▸ **Saved data entries**
···
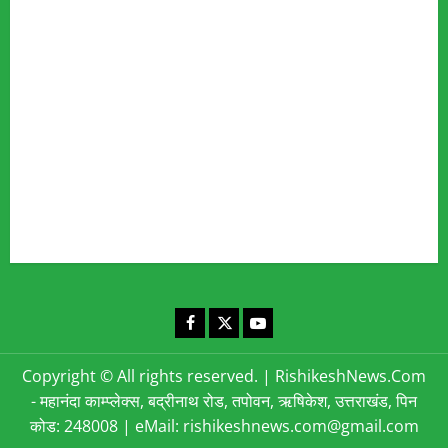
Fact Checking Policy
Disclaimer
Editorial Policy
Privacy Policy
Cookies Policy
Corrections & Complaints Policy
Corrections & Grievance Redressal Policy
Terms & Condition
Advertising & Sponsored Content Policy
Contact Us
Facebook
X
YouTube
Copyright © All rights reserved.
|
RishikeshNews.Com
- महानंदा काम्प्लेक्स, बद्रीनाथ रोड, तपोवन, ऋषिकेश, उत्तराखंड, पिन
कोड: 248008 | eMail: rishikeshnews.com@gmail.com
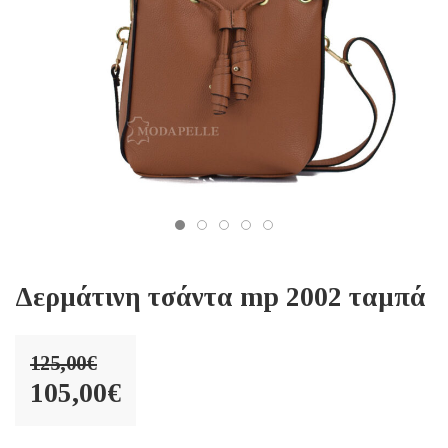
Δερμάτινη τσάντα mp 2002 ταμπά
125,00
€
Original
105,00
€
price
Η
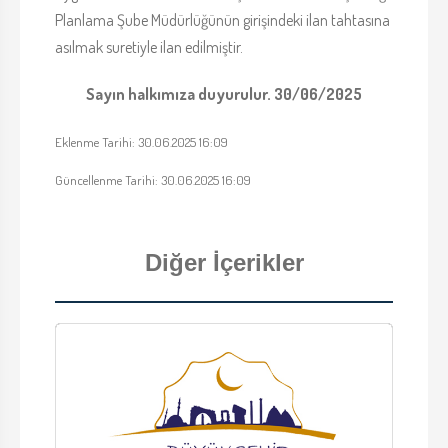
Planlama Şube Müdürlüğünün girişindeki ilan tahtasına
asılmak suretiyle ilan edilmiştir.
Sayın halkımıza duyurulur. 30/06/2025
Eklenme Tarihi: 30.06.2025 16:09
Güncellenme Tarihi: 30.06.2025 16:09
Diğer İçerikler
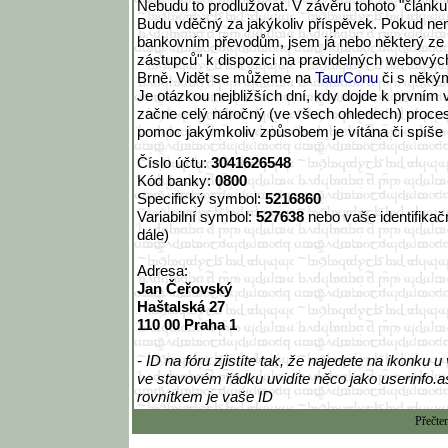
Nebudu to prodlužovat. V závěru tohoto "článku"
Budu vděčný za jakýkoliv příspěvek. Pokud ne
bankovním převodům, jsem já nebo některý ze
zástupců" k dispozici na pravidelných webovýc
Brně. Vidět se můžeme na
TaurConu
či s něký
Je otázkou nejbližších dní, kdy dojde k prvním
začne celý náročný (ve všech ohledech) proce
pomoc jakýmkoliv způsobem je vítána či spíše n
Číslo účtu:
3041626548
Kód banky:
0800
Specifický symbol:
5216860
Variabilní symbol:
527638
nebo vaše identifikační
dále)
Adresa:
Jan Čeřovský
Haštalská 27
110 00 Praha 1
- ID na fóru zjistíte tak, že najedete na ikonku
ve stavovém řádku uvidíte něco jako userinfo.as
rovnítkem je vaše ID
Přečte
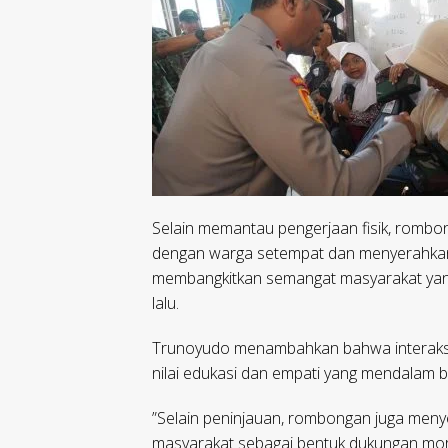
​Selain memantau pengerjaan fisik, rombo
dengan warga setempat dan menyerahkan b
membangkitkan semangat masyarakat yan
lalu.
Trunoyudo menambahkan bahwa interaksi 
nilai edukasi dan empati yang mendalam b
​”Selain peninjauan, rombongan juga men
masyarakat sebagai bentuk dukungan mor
···
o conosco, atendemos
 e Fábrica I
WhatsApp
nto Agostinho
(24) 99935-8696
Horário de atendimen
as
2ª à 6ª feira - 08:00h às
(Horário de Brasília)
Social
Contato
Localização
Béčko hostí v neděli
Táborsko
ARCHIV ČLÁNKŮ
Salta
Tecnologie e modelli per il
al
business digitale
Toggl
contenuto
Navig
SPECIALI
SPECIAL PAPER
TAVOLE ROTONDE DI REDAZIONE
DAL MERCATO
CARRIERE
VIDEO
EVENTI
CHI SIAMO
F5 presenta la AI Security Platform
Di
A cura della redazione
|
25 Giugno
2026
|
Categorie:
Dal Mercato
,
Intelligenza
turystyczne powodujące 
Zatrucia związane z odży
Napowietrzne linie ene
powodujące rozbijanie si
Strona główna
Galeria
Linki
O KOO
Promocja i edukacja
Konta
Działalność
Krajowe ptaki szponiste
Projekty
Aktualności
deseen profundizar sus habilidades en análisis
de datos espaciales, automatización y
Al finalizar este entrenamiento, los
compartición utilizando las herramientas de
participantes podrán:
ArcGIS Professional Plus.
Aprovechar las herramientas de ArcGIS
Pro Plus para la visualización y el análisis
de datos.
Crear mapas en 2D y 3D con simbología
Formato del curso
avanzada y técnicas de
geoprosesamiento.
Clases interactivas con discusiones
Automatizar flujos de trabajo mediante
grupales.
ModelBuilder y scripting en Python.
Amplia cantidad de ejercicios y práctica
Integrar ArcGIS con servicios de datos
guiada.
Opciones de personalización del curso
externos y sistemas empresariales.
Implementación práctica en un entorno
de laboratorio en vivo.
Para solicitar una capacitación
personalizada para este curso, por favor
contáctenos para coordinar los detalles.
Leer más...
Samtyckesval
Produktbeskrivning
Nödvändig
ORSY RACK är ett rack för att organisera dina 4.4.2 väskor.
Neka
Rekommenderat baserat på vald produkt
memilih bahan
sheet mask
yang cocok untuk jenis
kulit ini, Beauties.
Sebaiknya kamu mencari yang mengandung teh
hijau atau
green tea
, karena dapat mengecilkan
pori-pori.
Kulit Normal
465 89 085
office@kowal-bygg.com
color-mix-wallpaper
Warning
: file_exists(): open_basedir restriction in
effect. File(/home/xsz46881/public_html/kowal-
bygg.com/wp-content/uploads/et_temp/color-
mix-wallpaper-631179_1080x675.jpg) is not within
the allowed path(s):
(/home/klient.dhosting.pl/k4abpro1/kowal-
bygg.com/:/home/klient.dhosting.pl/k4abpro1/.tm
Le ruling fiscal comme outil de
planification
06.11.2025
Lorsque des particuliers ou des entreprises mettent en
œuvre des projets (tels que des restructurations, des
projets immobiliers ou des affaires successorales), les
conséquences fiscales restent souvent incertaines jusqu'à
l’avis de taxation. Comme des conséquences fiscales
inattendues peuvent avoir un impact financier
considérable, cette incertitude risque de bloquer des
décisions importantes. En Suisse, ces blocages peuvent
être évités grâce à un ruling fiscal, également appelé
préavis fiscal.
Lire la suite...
···
▸ **Assigned task**
Search the data above and return each line in which "Selain" occurs.

▸ **Exercise answer**
​Selain memantau pengerjaan fisik, rombo
​”Selain peninjauan, rombongan juga men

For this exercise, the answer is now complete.